General methods of classifying bacteria

General techniques of classifying bacteria

Three techniques are used for arranging bacteria into taxa:

The Intuitive method: A microbiologists who is properly familiar with the characteristics of the organisms he or she has been studying for many years may decide that the organisms represent one or more species or genera. Problem with this method is that the characteristics of an organism that seem important to one person may not be so necessary to another, and different taxonomists may arrive at very different groupings. However, some classification schemes based on the intuitive method have proved to be quite helpful and acceptable.

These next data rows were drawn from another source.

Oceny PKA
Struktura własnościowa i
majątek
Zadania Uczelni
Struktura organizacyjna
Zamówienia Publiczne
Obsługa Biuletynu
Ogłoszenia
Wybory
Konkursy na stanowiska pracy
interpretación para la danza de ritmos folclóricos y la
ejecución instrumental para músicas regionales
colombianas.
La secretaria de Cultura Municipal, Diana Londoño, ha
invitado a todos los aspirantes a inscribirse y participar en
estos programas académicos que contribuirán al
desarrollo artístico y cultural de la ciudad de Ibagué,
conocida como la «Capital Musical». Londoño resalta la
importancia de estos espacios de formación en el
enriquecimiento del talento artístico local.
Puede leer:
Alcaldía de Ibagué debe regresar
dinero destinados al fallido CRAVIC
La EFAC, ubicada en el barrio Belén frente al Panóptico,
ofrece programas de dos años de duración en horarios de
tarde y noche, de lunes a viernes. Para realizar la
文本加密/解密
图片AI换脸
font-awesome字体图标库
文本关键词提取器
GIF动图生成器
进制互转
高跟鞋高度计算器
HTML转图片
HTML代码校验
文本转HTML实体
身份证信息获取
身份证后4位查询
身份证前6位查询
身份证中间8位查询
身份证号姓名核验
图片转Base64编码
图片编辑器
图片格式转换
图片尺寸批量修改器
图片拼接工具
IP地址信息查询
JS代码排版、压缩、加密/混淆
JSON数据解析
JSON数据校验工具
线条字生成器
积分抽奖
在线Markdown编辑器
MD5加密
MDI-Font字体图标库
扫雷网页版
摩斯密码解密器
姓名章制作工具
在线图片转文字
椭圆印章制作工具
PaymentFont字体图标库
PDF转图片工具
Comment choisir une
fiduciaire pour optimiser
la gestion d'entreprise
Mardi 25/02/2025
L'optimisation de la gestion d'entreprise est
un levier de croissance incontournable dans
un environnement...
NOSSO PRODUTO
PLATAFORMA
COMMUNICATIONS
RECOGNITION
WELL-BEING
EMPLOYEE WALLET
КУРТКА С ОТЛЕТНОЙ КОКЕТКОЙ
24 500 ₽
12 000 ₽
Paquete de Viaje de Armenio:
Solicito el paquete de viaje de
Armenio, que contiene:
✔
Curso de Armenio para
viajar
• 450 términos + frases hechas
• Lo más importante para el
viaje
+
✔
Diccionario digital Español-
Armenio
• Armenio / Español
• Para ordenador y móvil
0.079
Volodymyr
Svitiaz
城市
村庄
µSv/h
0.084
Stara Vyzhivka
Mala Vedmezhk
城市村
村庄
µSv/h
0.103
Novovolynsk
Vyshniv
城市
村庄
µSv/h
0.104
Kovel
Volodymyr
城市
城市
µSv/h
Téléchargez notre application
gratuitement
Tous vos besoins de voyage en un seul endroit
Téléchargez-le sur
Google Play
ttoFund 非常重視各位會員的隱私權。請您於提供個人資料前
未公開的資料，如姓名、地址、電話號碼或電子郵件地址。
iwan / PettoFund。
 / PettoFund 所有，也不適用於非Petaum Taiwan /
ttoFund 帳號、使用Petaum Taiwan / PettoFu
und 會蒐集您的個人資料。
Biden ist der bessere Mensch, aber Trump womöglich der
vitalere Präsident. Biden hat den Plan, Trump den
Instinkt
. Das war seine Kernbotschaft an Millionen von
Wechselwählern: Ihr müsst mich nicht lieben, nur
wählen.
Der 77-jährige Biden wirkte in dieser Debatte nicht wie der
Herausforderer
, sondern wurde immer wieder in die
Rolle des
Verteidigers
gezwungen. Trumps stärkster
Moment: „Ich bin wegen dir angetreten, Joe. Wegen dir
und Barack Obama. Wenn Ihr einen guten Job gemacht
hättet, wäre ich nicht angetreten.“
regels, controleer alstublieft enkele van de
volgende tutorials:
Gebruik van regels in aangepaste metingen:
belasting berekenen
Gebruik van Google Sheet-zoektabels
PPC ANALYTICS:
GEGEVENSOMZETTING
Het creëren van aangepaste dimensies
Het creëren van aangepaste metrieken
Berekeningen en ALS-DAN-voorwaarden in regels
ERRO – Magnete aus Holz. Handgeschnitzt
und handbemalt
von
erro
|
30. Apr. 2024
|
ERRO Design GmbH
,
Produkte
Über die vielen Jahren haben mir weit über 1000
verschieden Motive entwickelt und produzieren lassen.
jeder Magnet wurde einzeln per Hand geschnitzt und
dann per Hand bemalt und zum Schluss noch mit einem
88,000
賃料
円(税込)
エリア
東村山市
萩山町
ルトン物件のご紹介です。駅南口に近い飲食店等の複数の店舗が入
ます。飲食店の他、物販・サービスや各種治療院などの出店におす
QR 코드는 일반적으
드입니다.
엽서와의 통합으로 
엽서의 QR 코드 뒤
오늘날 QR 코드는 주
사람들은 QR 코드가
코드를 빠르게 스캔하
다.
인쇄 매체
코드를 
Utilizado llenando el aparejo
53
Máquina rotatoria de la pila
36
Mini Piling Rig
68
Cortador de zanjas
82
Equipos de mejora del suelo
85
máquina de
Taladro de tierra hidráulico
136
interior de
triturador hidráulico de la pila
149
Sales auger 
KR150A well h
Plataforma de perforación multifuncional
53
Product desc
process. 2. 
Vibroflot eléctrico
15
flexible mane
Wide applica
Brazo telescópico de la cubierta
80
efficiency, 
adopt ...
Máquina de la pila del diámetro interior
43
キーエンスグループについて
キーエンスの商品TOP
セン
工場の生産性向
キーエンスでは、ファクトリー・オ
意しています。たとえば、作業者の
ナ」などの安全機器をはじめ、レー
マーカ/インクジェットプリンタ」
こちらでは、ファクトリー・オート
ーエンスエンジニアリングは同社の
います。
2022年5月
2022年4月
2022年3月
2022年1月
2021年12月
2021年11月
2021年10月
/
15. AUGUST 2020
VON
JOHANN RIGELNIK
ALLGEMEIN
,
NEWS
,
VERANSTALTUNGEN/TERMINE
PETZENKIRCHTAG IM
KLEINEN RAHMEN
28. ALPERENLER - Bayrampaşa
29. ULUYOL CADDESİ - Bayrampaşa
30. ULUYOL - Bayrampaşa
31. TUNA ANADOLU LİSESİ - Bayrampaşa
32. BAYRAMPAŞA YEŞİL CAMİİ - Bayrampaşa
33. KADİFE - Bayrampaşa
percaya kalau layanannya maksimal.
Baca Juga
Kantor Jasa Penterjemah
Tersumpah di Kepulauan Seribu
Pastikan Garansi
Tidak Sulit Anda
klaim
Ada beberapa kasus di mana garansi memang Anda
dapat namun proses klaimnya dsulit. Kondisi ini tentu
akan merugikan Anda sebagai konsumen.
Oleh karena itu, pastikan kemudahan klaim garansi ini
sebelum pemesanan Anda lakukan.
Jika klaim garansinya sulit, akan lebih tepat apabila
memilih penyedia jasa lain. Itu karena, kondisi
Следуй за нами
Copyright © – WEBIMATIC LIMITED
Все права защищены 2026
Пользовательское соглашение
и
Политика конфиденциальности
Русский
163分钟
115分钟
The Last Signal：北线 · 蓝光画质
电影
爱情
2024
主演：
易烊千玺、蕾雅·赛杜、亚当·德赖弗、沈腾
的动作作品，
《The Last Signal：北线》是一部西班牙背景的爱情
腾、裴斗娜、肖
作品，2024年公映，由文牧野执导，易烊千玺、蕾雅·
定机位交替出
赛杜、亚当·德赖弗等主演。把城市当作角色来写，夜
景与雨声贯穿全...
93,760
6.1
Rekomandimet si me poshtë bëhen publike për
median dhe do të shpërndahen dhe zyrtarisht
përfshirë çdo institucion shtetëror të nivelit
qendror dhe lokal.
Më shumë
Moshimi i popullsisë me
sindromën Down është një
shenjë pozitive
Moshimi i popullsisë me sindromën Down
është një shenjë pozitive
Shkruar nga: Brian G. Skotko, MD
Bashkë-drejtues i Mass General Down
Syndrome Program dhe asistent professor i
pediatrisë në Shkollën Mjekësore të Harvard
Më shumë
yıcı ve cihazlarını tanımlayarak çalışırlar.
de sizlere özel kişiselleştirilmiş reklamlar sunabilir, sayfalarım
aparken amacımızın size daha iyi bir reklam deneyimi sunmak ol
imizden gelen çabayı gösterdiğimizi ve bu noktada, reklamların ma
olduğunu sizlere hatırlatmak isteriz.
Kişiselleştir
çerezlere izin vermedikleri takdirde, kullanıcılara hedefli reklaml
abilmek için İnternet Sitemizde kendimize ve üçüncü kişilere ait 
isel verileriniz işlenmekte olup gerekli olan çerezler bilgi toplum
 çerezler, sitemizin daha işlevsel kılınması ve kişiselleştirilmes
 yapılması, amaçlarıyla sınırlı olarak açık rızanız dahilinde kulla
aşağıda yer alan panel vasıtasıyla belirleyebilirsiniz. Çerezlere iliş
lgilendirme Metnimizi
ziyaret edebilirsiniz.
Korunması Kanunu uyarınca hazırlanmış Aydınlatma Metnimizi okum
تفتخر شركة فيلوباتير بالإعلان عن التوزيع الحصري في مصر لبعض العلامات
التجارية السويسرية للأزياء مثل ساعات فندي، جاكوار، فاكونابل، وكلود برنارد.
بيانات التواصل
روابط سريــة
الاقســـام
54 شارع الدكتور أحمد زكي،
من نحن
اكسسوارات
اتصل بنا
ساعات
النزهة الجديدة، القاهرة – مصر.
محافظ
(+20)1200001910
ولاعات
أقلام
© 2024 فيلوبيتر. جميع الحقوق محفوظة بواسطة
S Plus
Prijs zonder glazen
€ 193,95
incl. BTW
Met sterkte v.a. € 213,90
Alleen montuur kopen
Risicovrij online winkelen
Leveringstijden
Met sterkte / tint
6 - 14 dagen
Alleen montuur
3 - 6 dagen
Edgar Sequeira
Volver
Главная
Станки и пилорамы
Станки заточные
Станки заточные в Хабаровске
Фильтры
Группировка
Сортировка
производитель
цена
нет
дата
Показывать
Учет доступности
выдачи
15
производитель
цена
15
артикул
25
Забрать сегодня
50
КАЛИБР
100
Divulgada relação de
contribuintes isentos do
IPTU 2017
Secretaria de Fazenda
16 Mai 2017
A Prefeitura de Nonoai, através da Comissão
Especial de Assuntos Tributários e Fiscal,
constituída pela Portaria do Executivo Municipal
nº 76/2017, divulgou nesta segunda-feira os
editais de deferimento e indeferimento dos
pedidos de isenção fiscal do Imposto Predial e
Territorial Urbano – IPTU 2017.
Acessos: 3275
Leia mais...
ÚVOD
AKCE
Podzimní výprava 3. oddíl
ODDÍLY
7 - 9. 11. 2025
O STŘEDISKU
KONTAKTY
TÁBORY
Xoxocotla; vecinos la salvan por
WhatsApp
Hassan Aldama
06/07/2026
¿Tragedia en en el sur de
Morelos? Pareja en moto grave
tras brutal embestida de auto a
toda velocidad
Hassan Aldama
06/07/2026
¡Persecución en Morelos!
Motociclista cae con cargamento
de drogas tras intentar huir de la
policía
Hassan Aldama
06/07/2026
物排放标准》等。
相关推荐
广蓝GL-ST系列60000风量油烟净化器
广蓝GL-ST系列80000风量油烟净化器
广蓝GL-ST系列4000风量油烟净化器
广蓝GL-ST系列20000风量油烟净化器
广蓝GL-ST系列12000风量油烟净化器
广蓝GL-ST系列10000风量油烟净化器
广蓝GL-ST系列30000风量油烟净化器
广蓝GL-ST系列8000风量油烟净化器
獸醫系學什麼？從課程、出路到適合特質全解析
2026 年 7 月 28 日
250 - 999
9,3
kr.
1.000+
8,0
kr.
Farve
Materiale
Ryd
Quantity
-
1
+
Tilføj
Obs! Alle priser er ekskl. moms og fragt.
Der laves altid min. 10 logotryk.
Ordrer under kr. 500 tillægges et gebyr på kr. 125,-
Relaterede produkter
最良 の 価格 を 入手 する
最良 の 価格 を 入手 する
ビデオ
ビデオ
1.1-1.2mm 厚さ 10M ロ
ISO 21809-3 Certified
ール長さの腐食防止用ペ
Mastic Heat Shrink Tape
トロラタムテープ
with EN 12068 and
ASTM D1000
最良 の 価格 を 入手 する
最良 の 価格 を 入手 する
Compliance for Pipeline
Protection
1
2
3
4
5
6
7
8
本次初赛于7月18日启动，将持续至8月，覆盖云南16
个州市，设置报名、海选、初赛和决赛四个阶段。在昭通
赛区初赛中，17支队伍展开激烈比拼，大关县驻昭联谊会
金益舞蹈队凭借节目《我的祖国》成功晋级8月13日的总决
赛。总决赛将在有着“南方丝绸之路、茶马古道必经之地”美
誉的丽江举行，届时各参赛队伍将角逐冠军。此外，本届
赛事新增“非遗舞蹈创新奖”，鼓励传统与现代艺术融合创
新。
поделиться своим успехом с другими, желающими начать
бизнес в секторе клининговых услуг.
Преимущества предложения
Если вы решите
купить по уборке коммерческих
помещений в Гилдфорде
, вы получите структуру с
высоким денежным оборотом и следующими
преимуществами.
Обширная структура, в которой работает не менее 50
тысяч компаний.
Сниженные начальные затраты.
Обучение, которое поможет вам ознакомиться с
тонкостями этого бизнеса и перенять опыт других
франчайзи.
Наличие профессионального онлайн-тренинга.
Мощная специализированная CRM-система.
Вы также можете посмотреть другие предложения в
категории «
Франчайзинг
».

Numerical taxonomy: In an effort to be more objective about grouping bacteria, a scientist may determine many characteristics (usually 100 to 200) for each strain studied, giving each characteristic equal weight. Then using a computer he or she calculates the % similarity (%S) of each strain to every other strain. For any two strains, this is: Where NS is the number of characteristics that are the same (positive or negative) for the two strains, and ND is the number of characteristics that are different. (The method is sometimes made rigorous by making NS equal to the number of positive characteristics that are the same for the two strains, since what microbiota can do may be more necessity than what they cannot do.) Those strains having a high %S to each other are placed into groups; those groups having a high %S to each other are in turn placed into big groups, and so on. The degree of similarity needed to rank a group as a species, genus, or another taxon is a matter of judgement on the part of the taxonomist. This technique of classification has great practical necessity as well as being relatively unbiased in its approach; it also yields classification that has a high degree of stability and predictability.

Genetic relationships

The third and tusually reliable method of classification are based on the degree of genetic relatedness between organisms. This technique is the most objectives of all and is based on the most important aspects of organisms, their hereditary material (DNA). In the 1960s the development of that branch of science known as molecular biology provided techniques by which the DNA of one organism could be compared with that of other organisms. At first only low level comparisons could be made, based mol %G+C values. It is true that two organisms of the same or similar species that are usually closely related will have very similar mol %G+C values, and it is also true that two organisms having quite a different mol %G+C values are not very closely related. However, it Is important to realize that organisms that are completely unrelated may have similar mol %G+C values. Therefore, much more wide accurate methods of comparison were needed- namely, methods by which the DNA molecules from various organisms could be compared with respect to the sequence of their component nucleotides. This series is the most fundamental characteristics of an organism. Modern techniques have now made it possible to make such a comparison. The basic principles be described briefly as follows:

1. DNA homology experimental test: The double-stranded DNA molecules from two different organisms are heated to convert them to single strands. The single strands from one organism are them mixed or made same with those from the other organism and allowed to cool. If the two organisms are closely related, heteroduplexes will form. In a different words, a strand from one organism will pair with a strand from the other organism. If the two organisms are not soo closely related, no heteroduplexes will form. This method is most useful at the species level of classification.
2. Ribosomal RNA homology experiments and ribosomal RNA oligonucleotide cataloging: Two organisms may notusually be so closely related as to give a high-level of DNA homology, yet they may still form some degree of relatedness. Ribosomes, the small granular-appearing structures within the cell which manufacture proteins, are composed of proteins and RNA. The ribosomal RNA (rRNA) is coded for only a small fraction of the DNA molecule, the rRNA cistrons. In all bacteria so far known , the nucleotide sequence of these rRNA genes has been found to be highly conserved; that is, during evolution, the nucleotide sequence has changed more dimly than that of the bulk of the DNA molecule. This meant for that even if two organisms are only distantly related and show no comparable DNA homology, there still may be the interesting similarity in the nucleotide sequences of their rRNA cistrons. The degree of similarity that exists can, therefore, be used as a measure or of relatedness between organisms but at a level beyond that of species and at the level of genus, family, order,etc.. RNA homology experiments and RNA oligonucleotide cataloging are two modern techniques used to determine the degree of similarity between the rRNA cistrons of different organisms. These methods are complex and are being used only a few laboratories.

References

Arvind, Keshari K. and Kamal K Adhikari. A Textbook of Biology. Vidyarthi Pustak Bhander.

Michael J.Pleczar JR, Chan E.C.S. and Noel R. Krieg. Microbiology. Tata Mc GrawHill, 1993.

Powar. and Daginawala. General Microbiology.

Rangaswami and Bagyaraj D.J. Agricultural Microbiology.